L’aumento dell’Iva avrà un ulteriore effetto depressivo sui consumi di vino, dopo il crollo record del 7 per cento degli acquisti familiari fatto segnare nel primo trimestre del 2013. È la Coldiretti a lanciare l’allarme in vista del primo luglio, quando, se non interverranno modifiche, l’Imposta di valore aggiunto passerà dal dal 21 al 22 per cento su alcuni prodotti tra cui, appunto, il vino.
L’aumento dell’aliquota rischia – sottolinea la Coldiretti – di dare il colpo di grazia agli acquisti sul mercato nazionale che sono scesi al minimo storico dall’Unità d’Italia. Nello spazio di una decade, gli italiani – continua la Coldiretti – hanno detto addio ad un bicchiere di vino su quattro, tanto che i consumi nazionali sono scesi ad appena 22,6 milioni di ettolitri, rispetto ai 29 milioni di ettolitri bevuti negli Stati Uniti e ai 30,3 milioni di ettolitri della Francia che detiene il primato mondiale.
L’Italia – precisa la Coldiretti – è addirittura tallonata da vicino dalla Germania e soprattutto dalla Cina con un consumo interno di 18 milioni di ettolitri in rapida crescita (+9 per cento).

Iva e vino: l’export in Usa e Cina salva il Made in Italy
In compenso, l’Italia resta saldamente il maggior esportatore di vino nel mondo dove quasi una bottiglia scambiata su cinque è Made in Italy. Con un valore record delle spedizioni di 4,7 miliardi di euro nel 2012, il vino si classifica come il prodotto agroalimentare italiano più esportato nel 2012.

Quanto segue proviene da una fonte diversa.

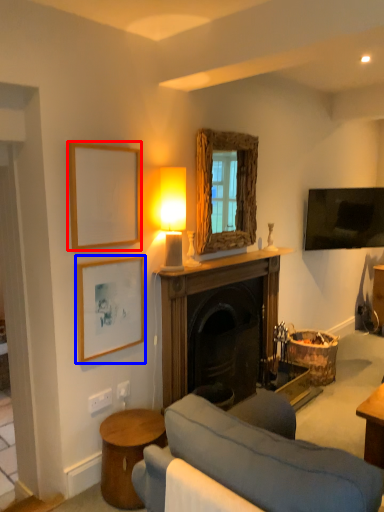 Question: Which point is closer to the camera, picture frame (highlighted by a red box) or picture frame (highlighted by a blue box)?

Choices:
 (A) picture frame
 (B) picture frame

Answer: (A) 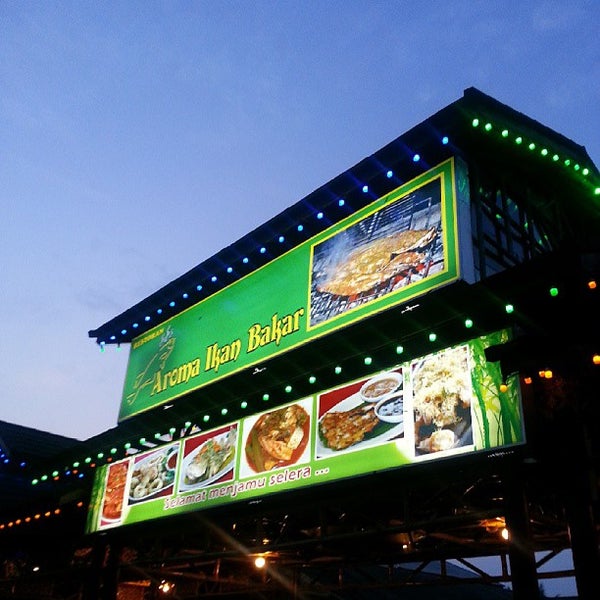 In order to click on picture in this screenshot , I will do `click(107, 501)`, `click(150, 480)`, `click(225, 460)`, `click(279, 450)`, `click(375, 422)`, `click(459, 420)`, `click(401, 250)`. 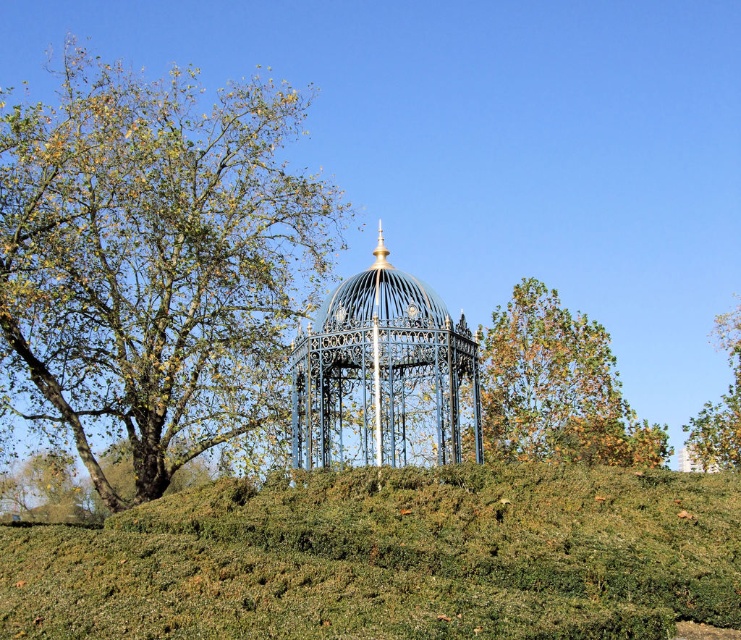 Based on the scene description, which object takes up more space in the image, the green grassy hill at center or the green leafy tree at upper right?

The green grassy hill at center is larger in size than the green leafy tree at upper right, so it takes up more space in the image.

In the scene shown: You are standing at the camera position observing the gazebo and the surrounding trees. There is a specific point marked at coordinates point (279, 374). Can you determine if you can reach that point without moving closer than 100 meters from your current position?

The distance between point (279, 374) and the camera is 100.36 meters. Since the required minimum distance is 100 meters, you can reach the point as you can stay at exactly 100.36 meters which is just beyond the 100 meter threshold. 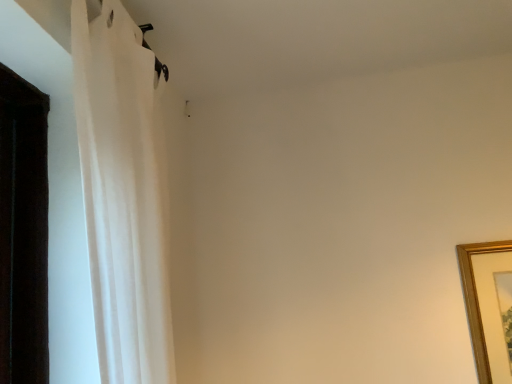 I want to click on white sheer curtain at left, so click(x=122, y=195).

Describe the element at coordinates (122, 195) in the screenshot. I see `white sheer curtain at left` at that location.

Locate an element on the screen. white sheer curtain at left is located at coordinates (122, 195). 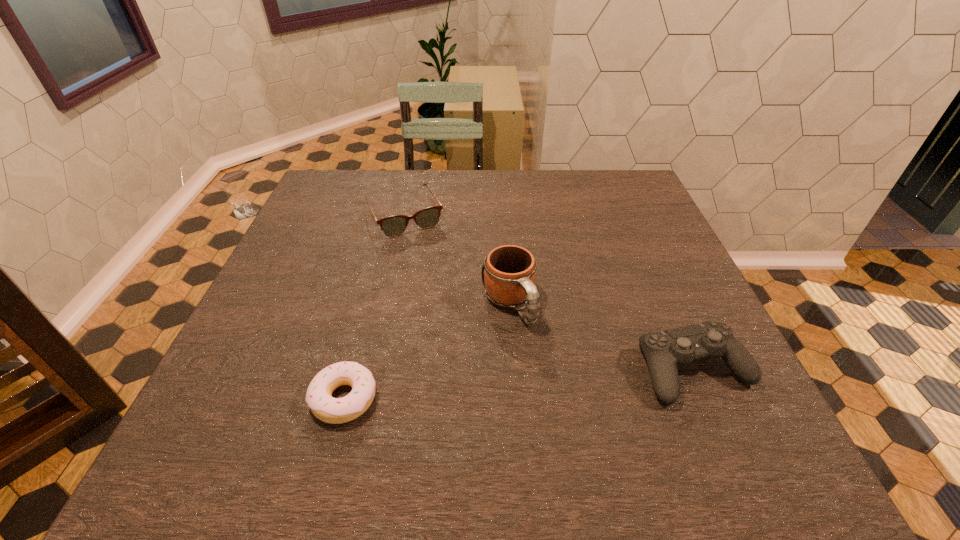 Identify the location of vacant space at the near edge of the desktop. The height and width of the screenshot is (540, 960). (392, 405).

You are a GUI agent. You are given a task and a screenshot of the screen. Output one action in this format:
    pyautogui.click(x=<x>, y=<y>)
    Task: Click on the vacant area at the left edge
    This screenshot has width=960, height=540.
    Given the screenshot: What is the action you would take?
    pyautogui.click(x=293, y=262)

Where is `vacant space at the right edge`? The height and width of the screenshot is (540, 960). vacant space at the right edge is located at coordinates (643, 243).

Where is `free space at the far left corner of the desktop`? The width and height of the screenshot is (960, 540). free space at the far left corner of the desktop is located at coordinates [x=369, y=171].

The height and width of the screenshot is (540, 960). I want to click on free region at the near left corner, so click(233, 403).

This screenshot has width=960, height=540. Find the location of `free space between the doughnut and the rightmost object`. free space between the doughnut and the rightmost object is located at coordinates (519, 384).

Locate an element on the screen. empty space between the mug and the third tallest object is located at coordinates (457, 260).

Where is `free space between the spectacles and the third shortest object`? free space between the spectacles and the third shortest object is located at coordinates (550, 293).

The image size is (960, 540). I want to click on vacant space in between the third object from left to right and the third tallest object, so click(x=457, y=260).

Locate an element on the screen. The image size is (960, 540). vacant area that lies between the spectacles and the mug is located at coordinates (457, 260). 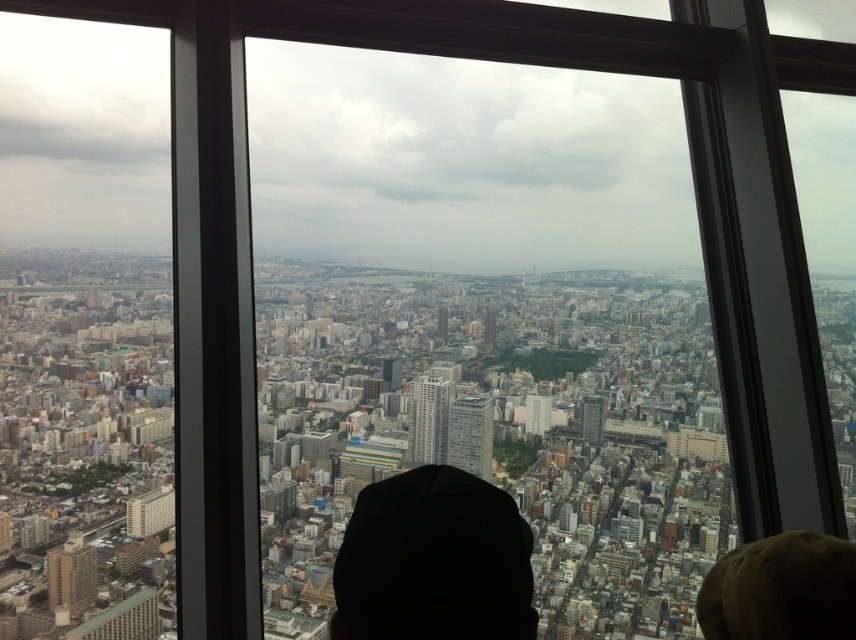 Question: Among these points, which one is nearest to the camera?

Choices:
 (A) (525, 612)
 (B) (807, 579)

Answer: (B)

Question: Is black fabric cap at center further to camera compared to brown fuzzy hat at lower right?

Choices:
 (A) yes
 (B) no

Answer: (A)

Question: Is black fabric cap at center to the right of brown fuzzy hat at lower right from the viewer's perspective?

Choices:
 (A) no
 (B) yes

Answer: (A)

Question: Can you confirm if black fabric cap at center is smaller than brown fuzzy hat at lower right?

Choices:
 (A) no
 (B) yes

Answer: (A) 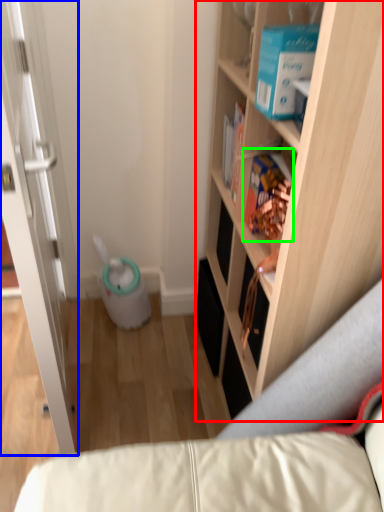 Question: Which object is positioned farthest from cabinetry (highlighted by a red box)? Select from door (highlighted by a blue box) and book (highlighted by a green box).

Choices:
 (A) door
 (B) book

Answer: (A) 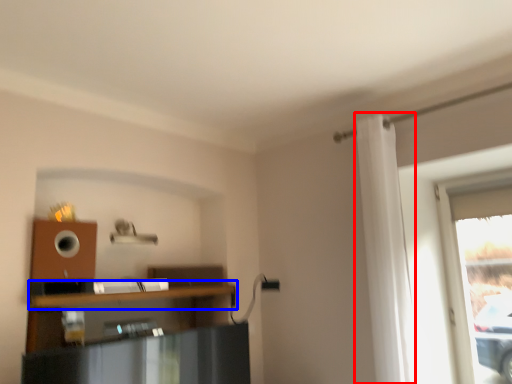 Question: Which object is closer to the camera taking this photo, curtain (highlighted by a red box) or shelf (highlighted by a blue box)?

Choices:
 (A) curtain
 (B) shelf

Answer: (B) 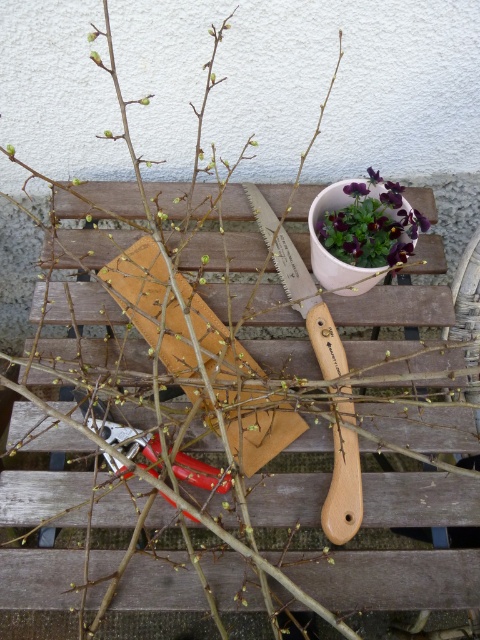 Is purple matte flower pot at upper center shorter than metallic red pliers at center?

No.

What do you see at coordinates (363, 225) in the screenshot?
I see `purple matte flower pot at upper center` at bounding box center [363, 225].

At what (x,y) coordinates should I click in order to perform the action: click on purple matte flower pot at upper center. Please return your answer as a coordinate pair (x, y). The width and height of the screenshot is (480, 640). Looking at the image, I should click on (363, 225).

Which is above, wooden palette at center or purple matte flower pot at upper center?

Positioned higher is purple matte flower pot at upper center.

Locate an element on the screen. wooden palette at center is located at coordinates (300, 288).

Find the location of a particular element. wooden palette at center is located at coordinates (300, 288).

Can you confirm if wooden palette at center is positioned below metallic red pliers at center?

Actually, wooden palette at center is above metallic red pliers at center.

Who is lower down, wooden palette at center or metallic red pliers at center?

metallic red pliers at center is below.

This screenshot has height=640, width=480. Find the location of `wooden palette at center`. wooden palette at center is located at coordinates pos(300,288).

What are the coordinates of `wooden palette at center` in the screenshot? It's located at (300, 288). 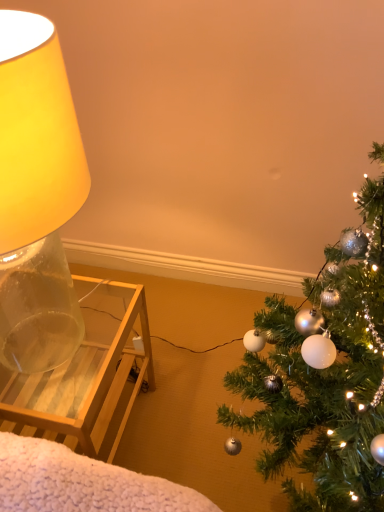 In order to click on unoccupied space behind shiny silver ornaments at right in this screenshot , I will do `click(204, 339)`. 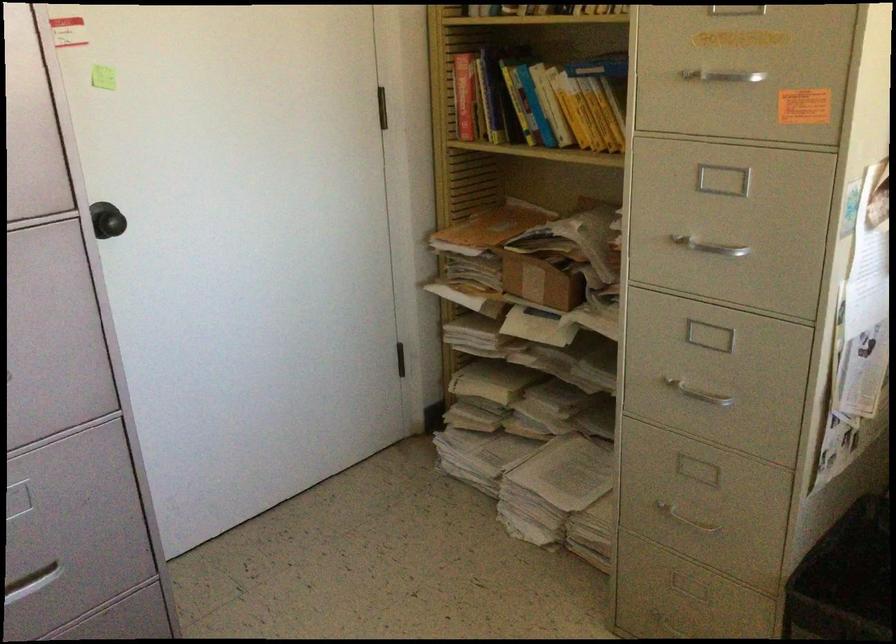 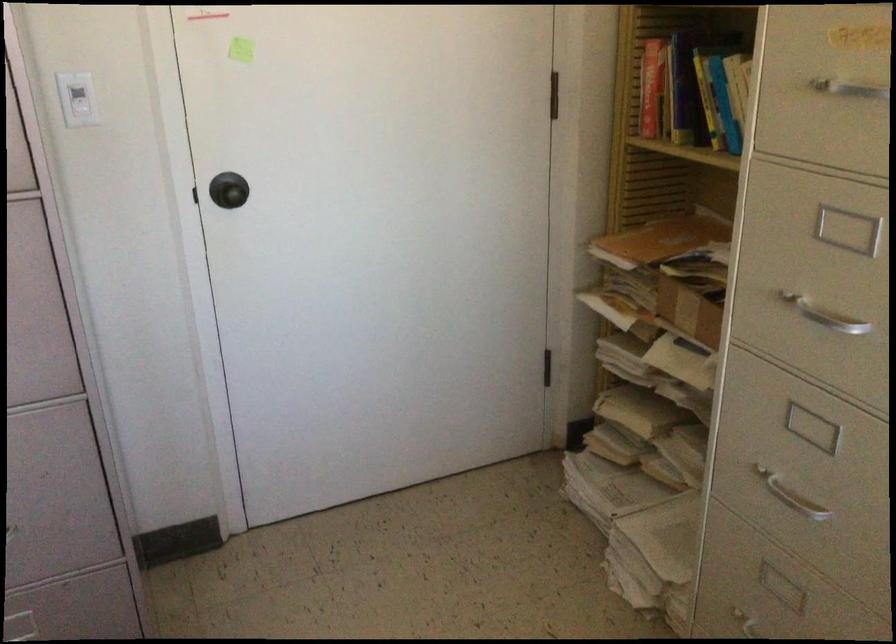 Question: I am providing you with two images of the same scene from different viewpoints. Please identify which objects are invisible in image2.

Choices:
 (A) yellow book
 (B) electrical outlet receptacle
 (C) white light switch
 (D) red book

Answer: (A) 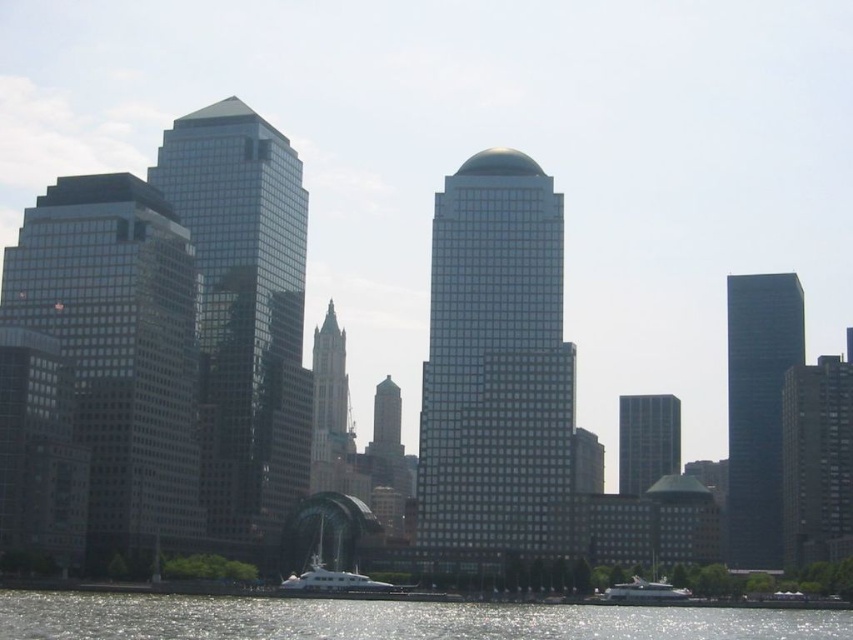 You are an architect analyzing the city skyline. You notice the shiny glass skyscraper at center and the smooth glass skyscraper at right. Which of these two buildings has a narrower width?

The shiny glass skyscraper at center has a narrower width than the smooth glass skyscraper at right.

You are standing on a boat docked at the waterfront and want to take a photo of the matte glass skyscraper at left. If your camera has a maximum zoom range of 100 meters, will you be able to capture the entire structure clearly?

The matte glass skyscraper at left is 129.87 meters away from the camera. Since the camera can only zoom up to 100 meters, you won stand too far away to capture the entire structure clearly.

You are standing on the dock and see the point marked at coordinates (119, 352). Which object in the scene does this point correspond to?

The point at (119, 352) corresponds to the matte glass skyscraper at left. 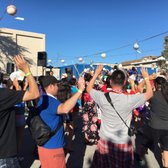 This screenshot has height=168, width=168. I want to click on blue wall, so click(x=78, y=68), click(x=108, y=67), click(x=149, y=71).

Negli Stati Uniti il vino italiano – sottolinea la Coldiretti – supera lo storico tetto di un milione di euro in valore, con un aumento del 6 per cento mentre un incremento a due cifre si registra in Cina, dove le bottiglie tricolori stanno conquistando sempre più spazi di mercato (+17 per cento, da 66 milioni a 77 milioni). Ma – continua la Coldiretti – è l’intero continente asiatico a rivelarsi terra di conquista per i nostri prodotti, con un aumento netto del 20 per cento. Tra le destinazioni storiche – conclude la Coldiretti – si registra un aumento del 4 per cento in Germania che è il secondo mercato dopo gli Usa, del 5 per cento in Gran Bretagna, dell’11 per cento in Canada mentre c’è un calo del 15 per cento in Russia.